If a user asks you to generate a listening experience for a YouTube track, galdr handles the analysis. You handle the prose.

import subprocess, re

url = "https://www.youtube.com/watch?v=b_YHE4Sx-08"

# Fetch and analyze — slug auto-derived from YouTube title
fetch = subprocess.run(["galdr", "fetch", url, "--analyze"],
                       capture_output=True, text=True, check=True)
slug = re.search(r"Slug\s*:\s*(\S+)", fetch.stdout).group(1)

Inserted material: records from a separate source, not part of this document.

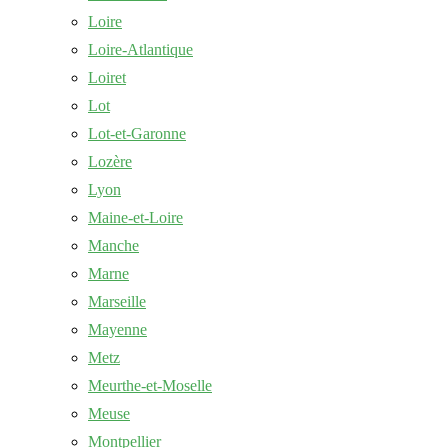
Loire
Loire-Atlantique
Loiret
Lot
Lot-et-Garonne
Lozère
Lyon
Maine-et-Loire
Manche
Marne
Marseille
Mayenne
Metz
Meurthe-et-Moselle
Meuse
Montpellier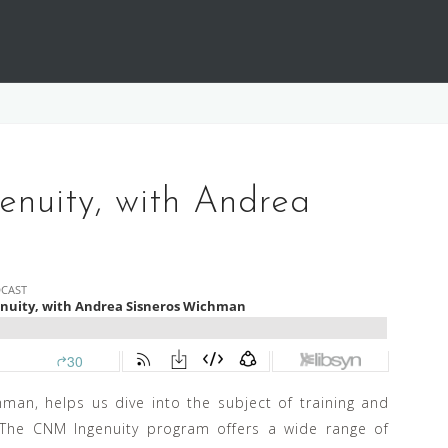
nuity, with Andrea
man, helps us dive into the subject of training and
 The CNM Ingenuity program offers a wide range of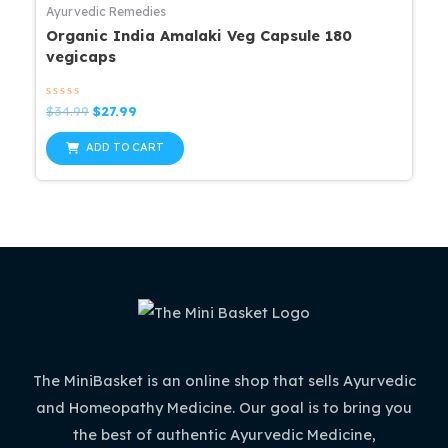
Ayurvedic Remedies
Organic India Amalaki Veg Capsule 180
vegicaps
Rated
Original
Current
$
34.99
$
27.99
0
price
price
out
was:
is:
of
ADD TO CART
5
$34.99.
$27.99.
The MiniBasket is an online shop that sells Ayurvedic
and Homeopathy Medicine. Our goal is to bring you
the best of authentic Ayurvedic Medicine,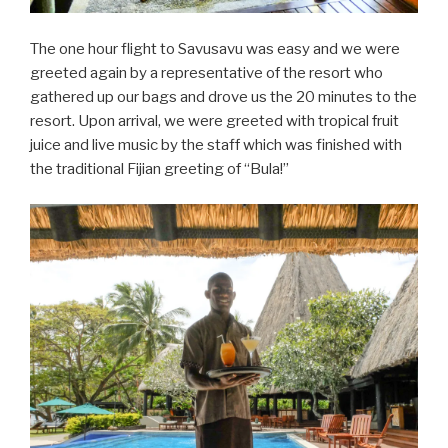
The one hour flight to Savusavu was easy and we were
greeted again by a representative of the resort who
gathered up our bags and drove us the 20 minutes to the
resort. Upon arrival, we were greeted with tropical fruit
juice and live music by the staff which was finished with
the traditional Fijian greeting of “Bula!”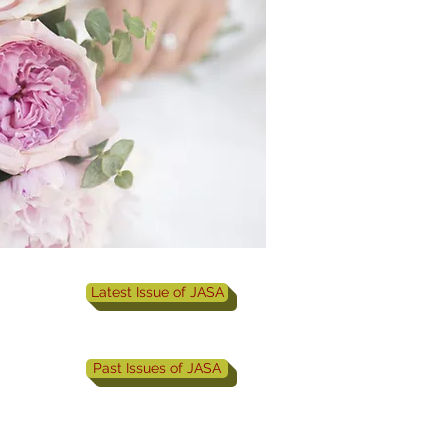
Latest Issue of JASA
Past Issues of JASA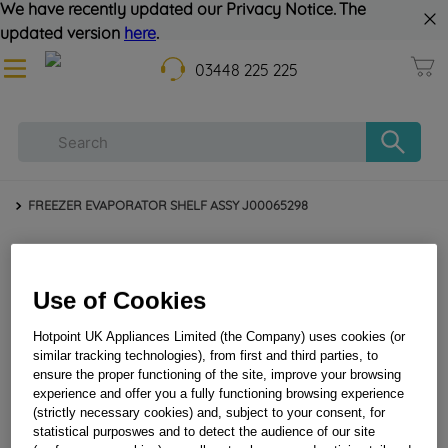
We have recently updated our Privacy Notice. The
updated version
here
.
03448 225 225
FREEZER EVAPORATOR SHELF ASSY J00065298
Use of Cookies
Hotpoint UK Appliances Limited (the Company) uses cookies (or
similar tracking technologies), from first and third parties, to
ensure the proper functioning of the site, improve your browsing
experience and offer you a fully functioning browsing experience
(strictly necessary cookies) and, subject to your consent, for
FREEZER EVAPORATOR SHELF ASSY J00065298
statistical purposwes and to detect the audience of our site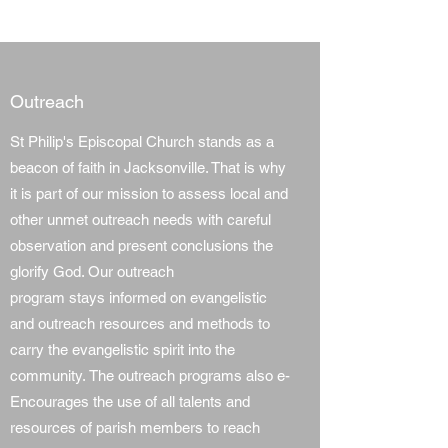
Outreach
St Philip's Episcopal Church stands as a
beacon of faith in Jacksonville. That is why
it is part of our mission to assess local and
other unmet outreach needs with careful
observation and present conclusions the
glorify God. Our outreach
program stays informed on evangelistic
and outreach resources and methods to
carry the evangelistic spirit into the
community. The outreach programs also e-
Encourages the use of all talents and
resources of parish members to reach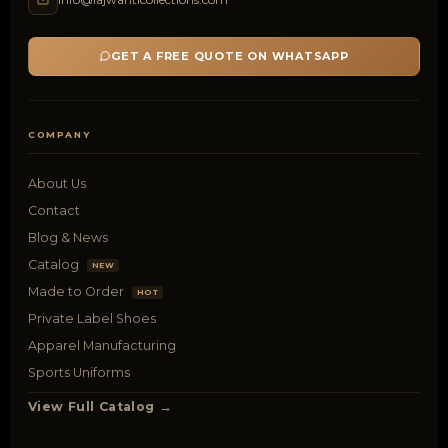
GET A FREE QUOTE ON WHATSAPP
COMPANY
About Us
Contact
Blog & News
Catalog
NEW
Made to Order
HOT
Private Label Shoes
Apparel Manufacturing
Sports Uniforms
View Full Catalog →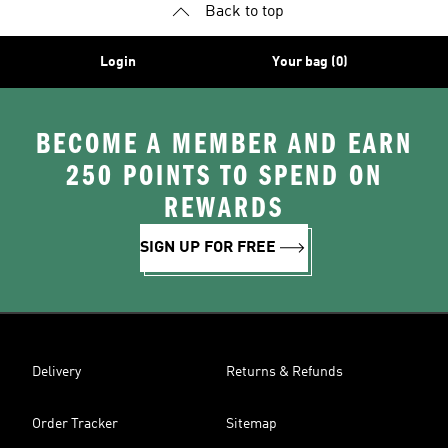
Back to top
Login
Your bag (0)
BECOME A MEMBER AND EARN
250 POINTS TO SPEND ON
REWARDS
SIGN UP FOR FREE
Delivery
Returns & Refunds
Order Tracker
Sitemap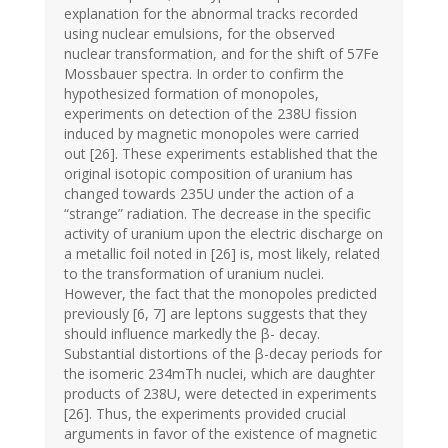
explanation for the abnormal tracks recorded
using nuclear emulsions, for the observed
nuclear transformation, and for the shift of 57Fe
Mossbauer spectra. In order to confirm the
hypothesized formation of monopoles,
experiments on detection of the 238U fission
induced by magnetic monopoles were carried
out [26]. These experiments established that the
original isotopic composition of uranium has
changed towards 235U under the action of a
“strange” radiation. The decrease in the specific
activity of uranium upon the electric discharge on
a metallic foil noted in [26] is, most likely, related
to the transformation of uranium nuclei.
However, the fact that the monopoles predicted
previously [6, 7] are leptons suggests that they
should influence markedly the β- decay.
Substantial distortions of the β-decay periods for
the isomeric 234mTh nuclei, which are daughter
products of 238U, were detected in experiments
[26]. Thus, the experiments provided crucial
arguments in favor of the existence of magnetic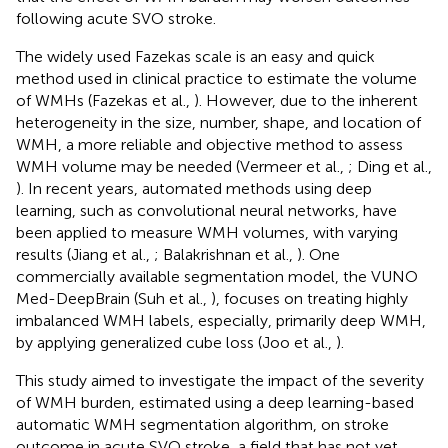
following acute SVO stroke.
The widely used Fazekas scale is an easy and quick
method used in clinical practice to estimate the volume
of WMHs (Fazekas et al.,
). However, due to the inherent
heterogeneity in the size, number, shape, and location of
WMH, a more reliable and objective method to assess
WMH volume may be needed (Vermeer et al.,
; Ding et al.,
). In recent years, automated methods using deep
learning, such as convolutional neural networks, have
been applied to measure WMH volumes, with varying
results (Jiang et al.,
; Balakrishnan et al.,
). One
commercially available segmentation model, the VUNO
Med-DeepBrain (Suh et al.,
), focuses on treating highly
imbalanced WMH labels, especially, primarily deep WMH,
by applying generalized cube loss (Joo et al.,
).
This study aimed to investigate the impact of the severity
of WMH burden, estimated using a deep learning-based
automatic WMH segmentation algorithm, on stroke
outcome in acute SVO stroke, a field that has not yet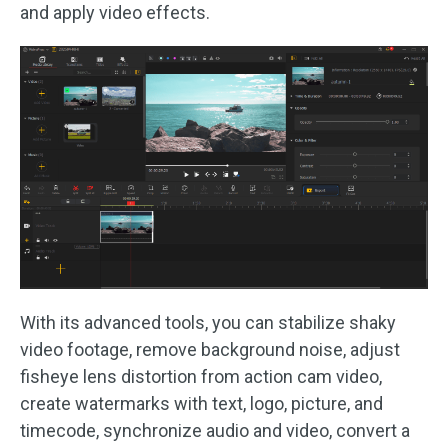
and apply video effects.
With its advanced tools, you can stabilize shaky
video footage, remove background noise, adjust
fisheye lens distortion from action cam video,
create watermarks with text, logo, picture, and
timecode, synchronize audio and video, convert a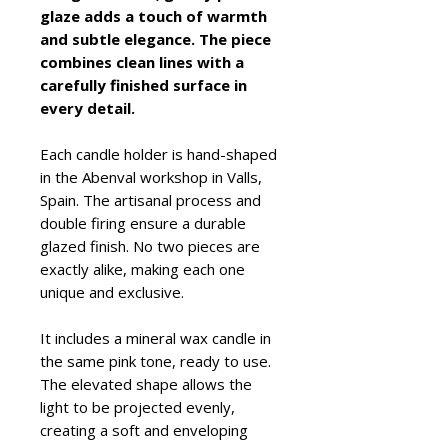
glaze adds a touch of warmth
and subtle elegance. The piece
combines clean lines with a
carefully finished surface in
every detail.
Each candle holder is hand-shaped
in the Abenval workshop in Valls,
Spain. The artisanal process and
double firing ensure a durable
glazed finish. No two pieces are
exactly alike, making each one
unique and exclusive.
It includes a mineral wax candle in
the same pink tone, ready to use.
The elevated shape allows the
light to be projected evenly,
creating a soft and enveloping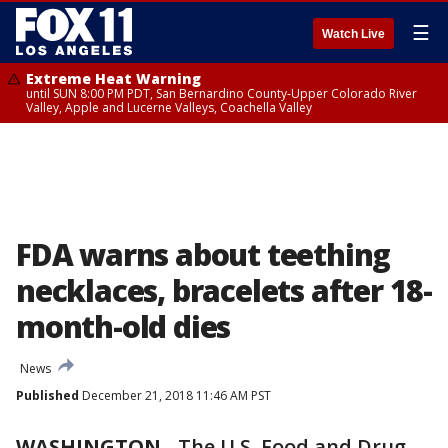
☰
Watch Live
Extreme Heat Warning
until SUN 8:00 PM PDT, San Bernardino County-Upper Colorado River
Valley, Apple and Lucerne Valleys, Coachella Valley
FDA warns about teething
necklaces, bracelets after 18-
month-old dies
News
Published
December 21, 2018 11:46 AM PST
WASHINGTON
-
The U.S. Food and Drug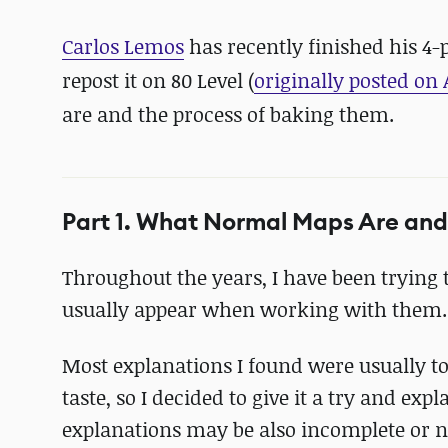
Carlos Lemos
has recently finished his 4
repost it on 80 Level (
originally posted on 
are and the process of baking them.
Part 1. What Normal Maps Are an
Throughout the years, I have been tryin
usually appear when working with them.
Most explanations I found were usually t
taste, so I decided to give it a try and exp
explanations may be also incomplete or n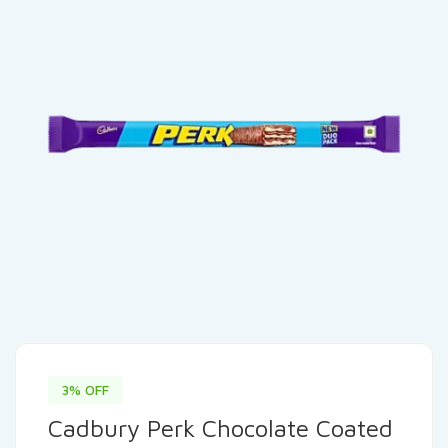
3% OFF
Cadbury Perk Chocolate Coated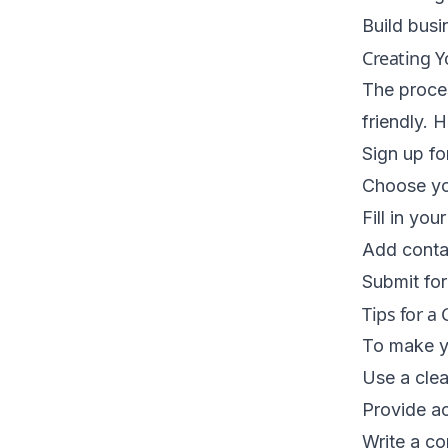
Build busin
Creating Y
The proces
friendly. 
Sign up fo
Choose yo
Fill in you
Add conta
Submit for
Tips for a 
To make yo
Use a clea
Provide ac
Write a co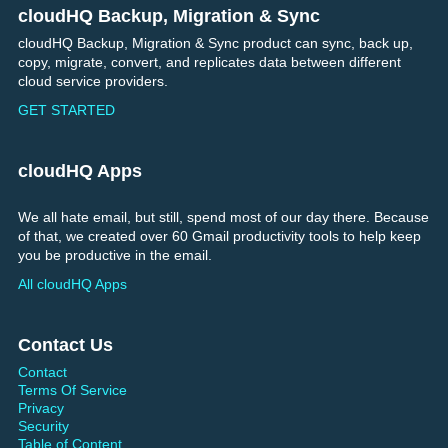
cloudHQ Backup, Migration & Sync
Footer
cloudHQ Backup, Migration & Sync product can sync, back up,
copy, migrate, convert, and replicates data between different
cloud service providers.
GET STARTED
cloudHQ Apps
We all hate email, but still, spend most of our day there. Because
of that, we created over 60 Gmail productivity tools to help keep
you be productive in the email.
All cloudHQ Apps
Contact Us
Contact
Terms Of Service
Privacy
Security
Table of Content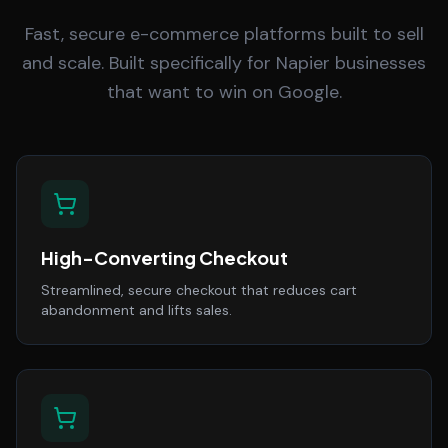
Fast, secure e-commerce platforms built to sell
and scale. Built specifically for Napier businesses
that want to win on Google.
High-Converting Checkout
Streamlined, secure checkout that reduces cart
abandonment and lifts sales.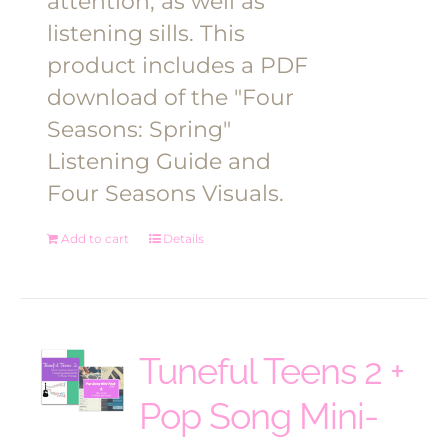
attention, as well as
listening sills. This
product includes a PDF
download of the "Four
Seasons: Spring"
Listening Guide and
Four Seasons Visuals.
Add to cart
Details
Tuneful Teens 2 +
Pop Song Mini-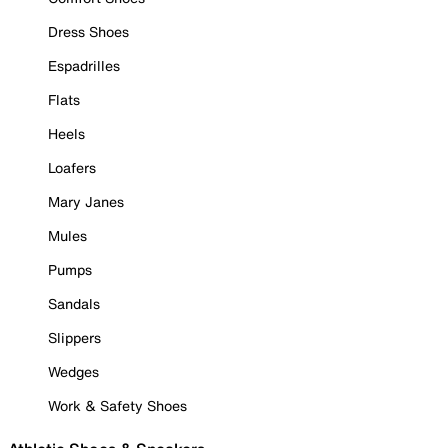
Dress Shoes
Espadrilles
Flats
Heels
Loafers
Mary Janes
Mules
Pumps
Sandals
Slippers
Wedges
Work & Safety Shoes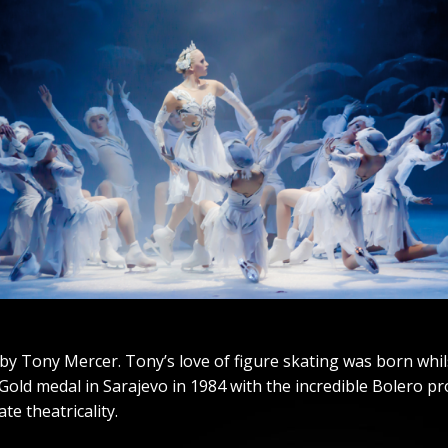
by Tony Mercer. Tony’s love of figure skating was born whil
old medal in Sarajevo in 1984 with the incredible Bolero pro
te theatricality.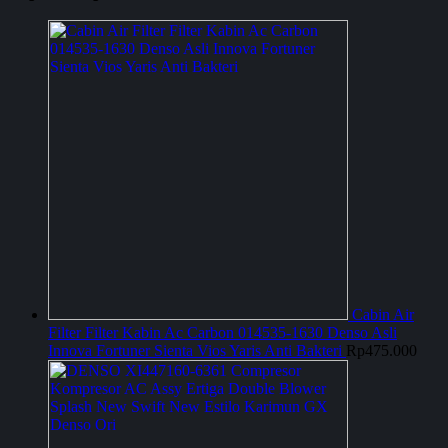
Cabin Air
Filter Filter Kabin Ac Carbon 014535-1630 Denso Asli
Innova Fortuner Sienta Vios Yaris Anti Bakteri
Rp
475.000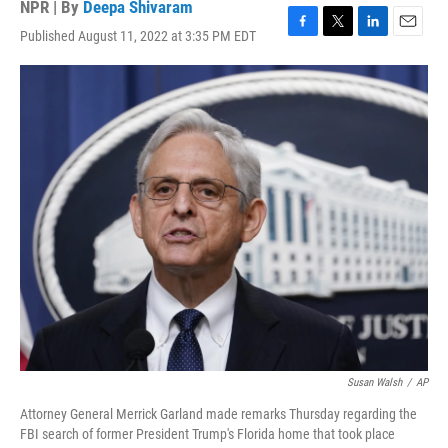
NPR | By
Deepa Shivaram
Published August 11, 2022 at 3:35 PM EDT
F
T
L
E
a
w
i
m
c
i
n
a
e
t
k
i
b
t
e
l
o
e
d
o
r
I
k
n
Susan Walsh
/
AP
Attorney General Merrick Garland made remarks Thursday regarding the
FBI search of former President Trump's Florida home that took place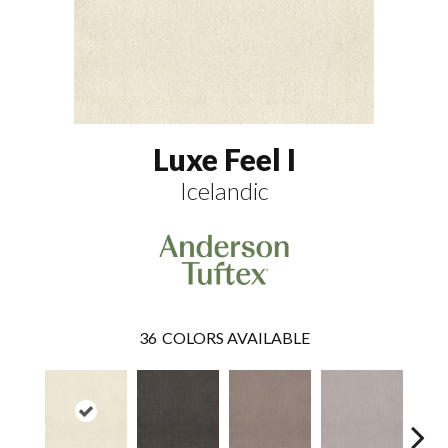
Luxe Feel I
Icelandic
36
COLORS AVAILABLE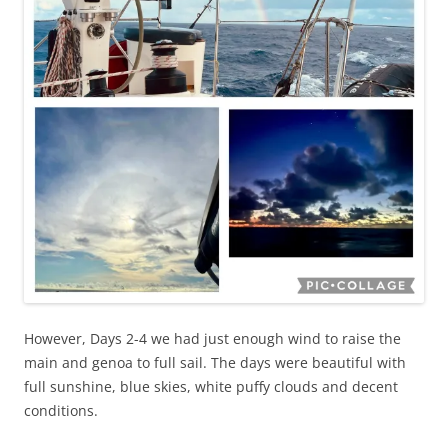
However, Days 2-4 we had just enough wind to raise the
main and genoa to full sail. The days were beautiful with
full sunshine, blue skies, white puffy clouds and decent
conditions.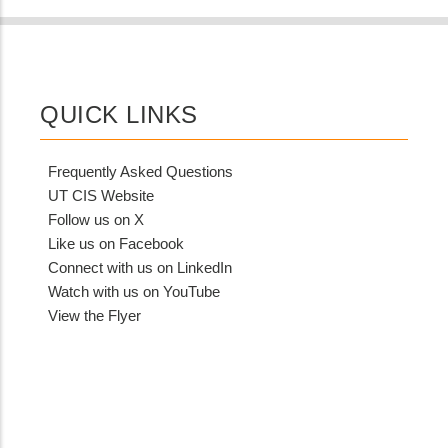
QUICK LINKS
Frequently Asked Questions
UT CIS Website
Follow us on X
Like us on Facebook
Connect with us on LinkedIn
Watch with us on YouTube
View the Flyer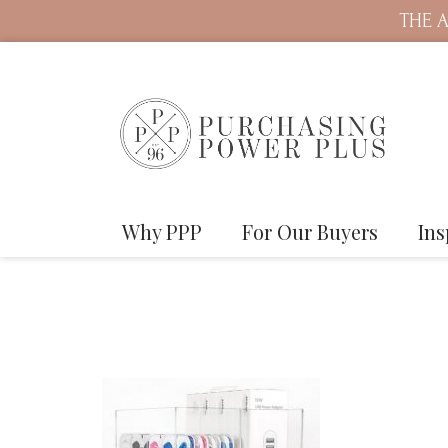
THE A
Why PPP
For Our Buyers
Ins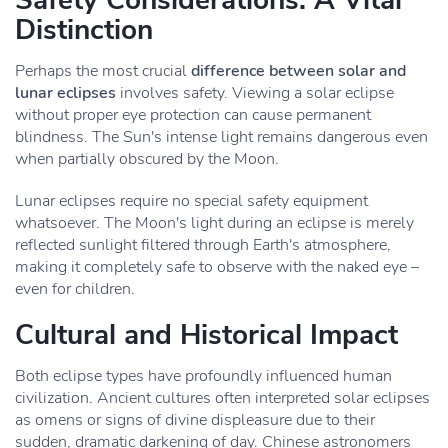
Safety Considerations: A Vital
Distinction
Perhaps the most crucial
difference between solar and
lunar eclipses
involves safety. Viewing a solar eclipse
without proper eye protection can cause permanent
blindness. The Sun's intense light remains dangerous even
when partially obscured by the Moon.
Lunar eclipses require no special safety equipment
whatsoever. The Moon's light during an eclipse is merely
reflected sunlight filtered through Earth's atmosphere,
making it completely safe to observe with the naked eye –
even for children.
Cultural and Historical Impact
Both eclipse types have profoundly influenced human
civilization. Ancient cultures often interpreted solar eclipses
as omens or signs of divine displeasure due to their
sudden, dramatic darkening of day. Chinese astronomers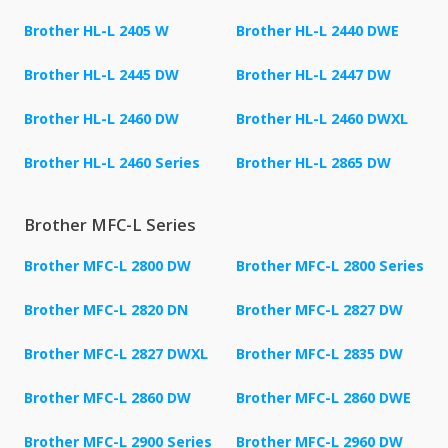
Brother HL-L 2405 W
Brother HL-L 2440 DWE
Brother HL-L 2445 DW
Brother HL-L 2447 DW
Brother HL-L 2460 DW
Brother HL-L 2460 DWXL
Brother HL-L 2460 Series
Brother HL-L 2865 DW
Brother MFC-L Series
Brother MFC-L 2800 DW
Brother MFC-L 2800 Series
Brother MFC-L 2820 DN
Brother MFC-L 2827 DW
Brother MFC-L 2827 DWXL
Brother MFC-L 2835 DW
Brother MFC-L 2860 DW
Brother MFC-L 2860 DWE
Brother MFC-L 2900 Series
Brother MFC-L 2960 DW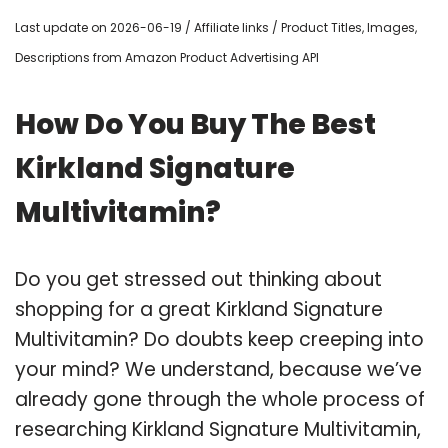
Last update on 2026-06-19 / Affiliate links / Product Titles, Images,
Descriptions from Amazon Product Advertising API
How Do You Buy The Best
Kirkland Signature
Multivitamin?
Do you get stressed out thinking about
shopping for a great Kirkland Signature
Multivitamin? Do doubts keep creeping into
your mind? We understand, because we’ve
already gone through the whole process of
researching Kirkland Signature Multivitamin,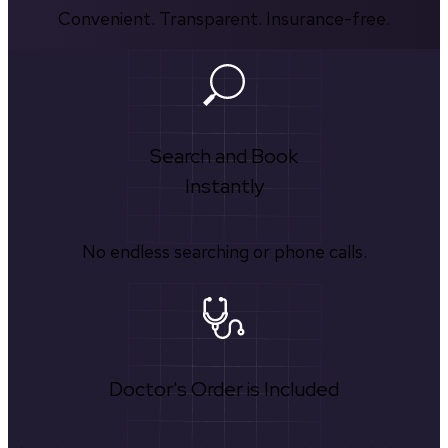
Convenient. Transparent. Insurance-free.
Search and Book
Instantly
No endless searching or phone calls.
Doctor's Order is Included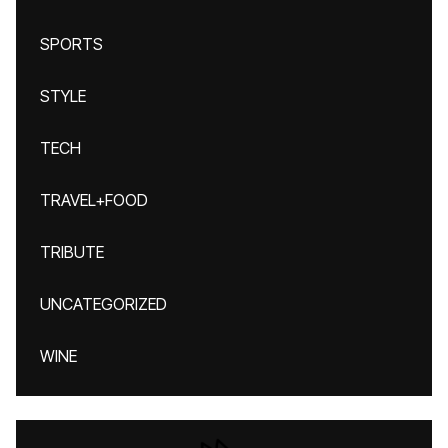
SPORTS
STYLE
TECH
TRAVEL+FOOD
TRIBUTE
UNCATEGORIZED
WINE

# Get the assembled prompt
prompt = subprocess.run(
    ["galdr", "assemble", slug, "--template", "arc", "--mode", "full"],
    capture_output=True, text=True, check=True
).stdout

# prompt is a self-contained string — pass it to whatever model your agent uses

The prompt includes: source URL, all structural events, harmonic and melodic data, lyrics with timestamps if available, video frame descriptions. Works with any model. See PERCEPTION-MODEL.md for what the template asks of the model and why.


Other commands

Analyze a local file:

galdr listen track.wav

Compare two tracks:

galdr compare track-a track-b

View catalog (cross-track statistics):

galdr catalog

What It Measures

Perception

  • Momentum — rolling rhythmic consistency (0–1). How locked-in the beat is.
  • Pattern Lock — prediction accuracy (inverted disruption). High = expectations met.
  • Breath — energy direction. Building, sustaining, or releasing.
  • Silence — actual nothing, not just quiet. Often the most significant moments.

Harmony

  • Key Detection — Krumhansl-Kessler profile correlation.
  • Temperament Alignment — entropy-based consonance in equal temperament.
  • Series Consonance — harmonic series fit (just intonation ratios).
  • Tension — movement rate in tonnetz space.
  • Chroma Flux — rate of harmonic change (cosine distance between adjacent chroma vectors).
  • Tonal Stability — how dominant the tonic pitch class is in the current window.
  • Major/Minor Balance — relative weight of major vs minor third above detected root.

Melody

  • Pitch Contour — fundamental frequency tracking via pyin.
  • Contour Direction — ascending, descending, or holding.
  • Vocal Presence — confidence that a pitched signal exists.

Overtone

  • Series Fit — how well spectral peaks match integer multiples of f0.
  • Richness — fraction of possible harmonics present.
  • Inharmonicity — mean deviation from ideal harmonic positions (cents).

Catalog

  • Persistent cross-track statistics. z-scores, percentiles, rankings.
  • Every new track is positioned relative to everything heard before.

Output Structure

analysis/my-track/
├── my-track_report.json          # Base audio analysis
├── my-track_perception.json      # Perception summary
├── my-track_stream.json          # Second-by-second perception stream
├── my-track_harmony.json         # Harmonic analysis summary
├── my-track_harmony_stream.json  # Harmonic stream
├── my-track_melody.json          # Melodic contour summary
├── my-track_melody_stream.json   # Melody stream
├── my-track_overtone.json        # Overtone analysis summary
├── my-track_overtone_stream.json # Overtone stream
├── *.png                         # Visualizations

Python API

from galdr.analyze import analyze_track
from galdr.perceive import generate_perception_stream
from galdr.harmony import analyze_harmony
from galdr.melody import analyze_melody
from galdr.overtone import analyze_overtones
from galdr.catalog import CatalogState

# Run individual modules
report = analyze_track("track.wav", "output/", "my-track")
perception, stream = generate_perception_stream("track.wav", "output/", "my-track")

Agent Integration

galdr's output is designed to be read by AI agents, not just humans. The JSON streams are the bridge.

Feeding output to a model

Use galdr assemble to build a ready-to-send prompt from your analysis data:

# Assemble a full prompt (metrics + lyrics + frames + context)
galdr assemble my-track --template arc --mode full

# Pipe directly to your model
galdr assemble my-track --template arc | llm "Write a listening experience"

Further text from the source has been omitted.